Data under study:

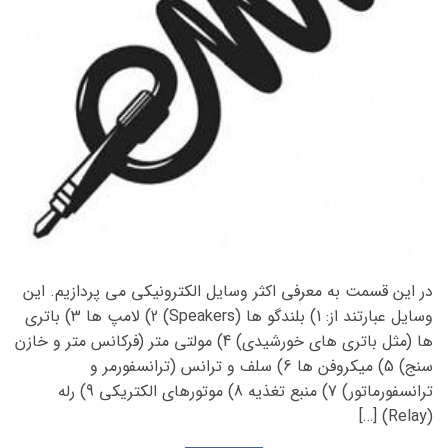
در این قسمت به معرفی اکثر وسایل الکترونیکی می پردازیم. این
وسایل عبارتند از: 1) بلندگو ها (Speakers) 2) لامپ ها 3) باتری
ها (مثل باتری های خورشیدی) 4) مولتی متر (فرکانس متر و خازن
سنج) 5) میکروفن ها 6) سلف و ترانس (ترانسفورمر و
ترانسفورماتور) 7) منبع تغذیه 8) موتورهای الکتریکی 9) رله
(Relay) […]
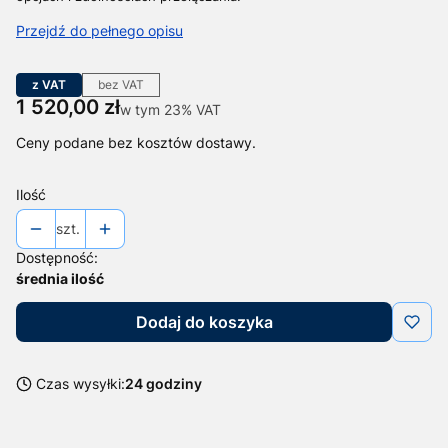
Przejdź do pełnego opisu
z VAT
bez VAT
Cena
1 520,00 zł
w tym 23% VAT
w tym
23%
VAT
Ceny podane bez kosztów dostawy.
Ilość
szt.
Dostępność:
średnia ilość
Dodaj do koszyka
Czas wysyłki:
24 godziny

Problem to work on: Beginning at the line that contains "وسایل عبارتند از: 1)", copy each remaining line of the records exactly, through the final one. Omit the pictures.

Answer space:
وسایل عبارتند از: 1) بلندگو ها (Speakers) 2) لامپ ها 3) باتری
ها (مثل باتری های خورشیدی) 4) مولتی متر (فرکانس متر و خازن
سنج) 5) میکروفن ها 6) سلف و ترانس (ترانسفورمر و
ترانسفورماتور) 7) منبع تغذیه 8) موتورهای الکتریکی 9) رله
(Relay) […]
Przejdź do pełnego opisu
z VAT
bez VAT
Cena
1 520,00 zł
w tym 23% VAT
w tym
23%
VAT
Ceny podane bez kosztów dostawy.
Ilość
szt.
Dostępność:
średnia ilość
Dodaj do koszyka
Czas wysyłki:
24 godziny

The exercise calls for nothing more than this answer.